Meso-vortex over Qinghai Lake, China
We received the following notification on Twitter from Walt Clark:
great meso-B MCV over Qinghai Lake in first light himawari 2230-630+Z. tough to get a good image loop of it tho. @CIMSS_Satellite
— Walt Clark (@waclark4) December 18, 2015
Good catch Walt, and thanks for the heads-up! Using the Location Search feature of RealEarth, we found that Qinghai Lake is located in central China, and Wikipedia told us it’s also the largest lake in China. (Qinghai Lake is slightly smaller than the Great Salt Lake in Utah) The mesoscale vortex can be seen over the lake on a Himawari-8 true-color Red/Green/Blue (RGB) image at 0400 UTC on 18 December 2015 (below).

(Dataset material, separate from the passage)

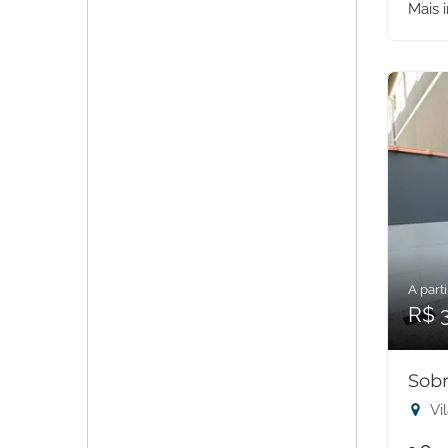
Mais 
A parti
R$ 
Sobr
Vil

Daytime Himawari-8 Visible (0.64 µm, 0.5-km resolution) images (below) showed the feature spinning cyclonically over Qinghai Lake as it slowly migrated northward. However, we’re not certain that this was a Mesoscale Convective Vortex (MCV); while there was some convection over the mountains north of the lake during the preceding nighttime hours on 17 December which exhibited cloud-top IR brightness temperatures around -40º C (color-enhanced Himawari-8 Infrared animation), it appears more likely that this might have been a convective outflow boundary from those mountain thunderstorms which became trapped within the “bowl” of high terrain that nearly surrounds the lake. A long animation which concatenates the earlier nighttime Himawari-8 Infrared (10.4 µm, 2-km resolution) and the later daytime Himawari-8 Visible (0.64 µm, 0.5-km resolution) images is shown below. It is difficult to trace the origin of the vortex feature as being from the aforementioned convective activity. The meso-vortex was also seen on a MODIS true-color RGB image from the Aqua satellite, which did an overpass of the region around 0642 UTC (below). While some small patches of ice did appear to be forming along the edges of Qinghai Lake, it remained predominantly ice-free (unlike the smaller and presumably more shallow Har Lake to the northwest, which looked to be totally ice-covered).